Alberto Gonçalves
Quando um branco mata um
negro, como às vezes acontece com alguns polícias excessivamente nervosos nos
EUA, a sentença popular é imediata: trata-se, obviamente, de racismo. Quando,
como aconteceu na quarta--feira, um negro mata dois brancos, filma os homicídios
e despeja tudo no Twitter para efeitos de consagração, a coisa complica-se: o
homem, para cúmulo, gay, era capaz de ser vítima de discriminação, o que
legitima parcialmente o crime. O resto legitima-se com o direito de posse de
armas, pelo que há que julgar a Constituição e prender o revólver.
Em matéria de malabarismo
mental, não faltam casos parecidos. O terrorista do comboio francês, por
exemplo, apenas queria roubar para comer. Pelo menos é o que jura a advogada
dele, que descreve um homem miserável e subnutrido. Esqueceu-se de descrever de
que maneira é que tamanha penúria económica e física permite adquirir e
transportar uma Kalashnikov de 600 euros e três quilos. Mas o principal é que a
culpa é da exclusão social, ou seja, da sociedade, ou seja, sua e minha. Por
mim, estou disposto a confessar tudo e a acatar o merecido castigo.
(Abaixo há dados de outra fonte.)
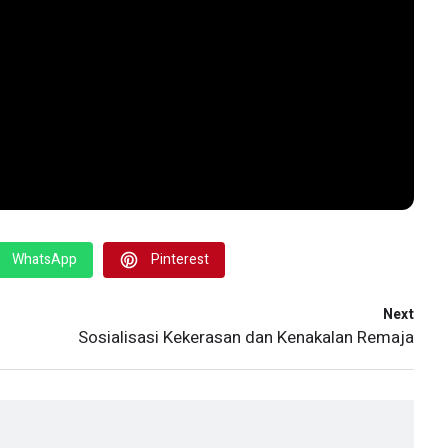
WhatsApp
Pinterest
Next
Sosialisasi Kekerasan dan Kenakalan Remaja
Entretanto, lembro a curiosa
retórica com que se recebe os refugiados que dia após dia chegam pelo
Mediterrâneo e por onde calha. Segundo a voz corrente nos media, a responsabilidade
pela tragédia (humanitária, é de bom-tom acrescentar) cabe inteirinha à Europa,
a Europa que não recebe devidamente, a Europa que não integra adequadamente, a
Europa que, em suma, não corresponde impecavelmente aos sonhos daqueles desgraçados,
disponibilizando-lhes em cinco minutos casa decente, emprego digno, subsídio de
assimilação e banda filarmónica. Os telejornais fervilham de repórteres a
apontar o dedo indignado.
Quase ninguém explica que as
dificuldades de resposta da Europa são inevitáveis perante a brutal, e desde há
décadas incomparável, migração de centenas de milhares de pessoas (350 mil em
2015).
Quase ninguém recorda que as dúvidas europeias são as próprias de gente
civilizada, que tende a ponderar as consequências dos seus actos. Quase ninguém
nota que a Alemanha, logo a Alemanha, tem liderado com a generosidade possível
o processo de acolhimento. Quase ninguém refere a veneração que inúmeros sírios
passaram a dedicar à senhora Merkel, logo à senhora Merkel. Sobretudo quase ninguém
informa que os refugiados, na imensa maioria muçulmanos, escapam precisamente
da selvajaria hoje recorrente nos países de origem e na religião que professam.
Apesar do folclore jornalístico em contrário, que atribui ao bombeiro o fogo
posto pelo pirómano, a verdade é que o drama dos refugiados começa no Islão,
não na Europa.
A benefício da subtileza,
também poderíamos falar dos refugiados que são de facto "infiltrados"
do ISIS e agremiações similares. E dos refugiados que matam refugiados sob
acusações de cristianismo. E dos perigos de abordar estas matérias com mais
lirismo adolescente do que sensatez. Porém, dado que andamos ocupadíssimos a
odiarmo-nos, não há tempo para detalhes. O importante é estabelecer que a culpa
é nossa. Culpa de quê? Vê-se depois, ou nem isso. Certo é que a Europa é de
fugir, embora os outros misteriosamente fujam para a Europa.